# DATASET EXTRACT
________
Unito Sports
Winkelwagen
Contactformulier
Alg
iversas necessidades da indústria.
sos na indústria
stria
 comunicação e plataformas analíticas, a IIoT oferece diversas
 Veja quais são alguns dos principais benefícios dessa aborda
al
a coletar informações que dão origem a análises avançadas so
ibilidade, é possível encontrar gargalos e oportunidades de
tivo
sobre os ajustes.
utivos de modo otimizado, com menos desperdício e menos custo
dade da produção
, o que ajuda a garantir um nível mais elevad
________
# BRIEF
All lines from the one containing "Veja quais são" down to the final line above are to be restated word for word; leave out the rest.

# RESULT OF THE EXERCISE
 Veja quais são alguns dos principais benefícios dessa aborda
al
a coletar informações que dão origem a análises avançadas so
ibilidade, é possível encontrar gargalos e oportunidades de
tivo
sobre os ajustes.
utivos de modo otimizado, com menos desperdício e menos custo
dade da produção
, o que ajuda a garantir um nível mais elevad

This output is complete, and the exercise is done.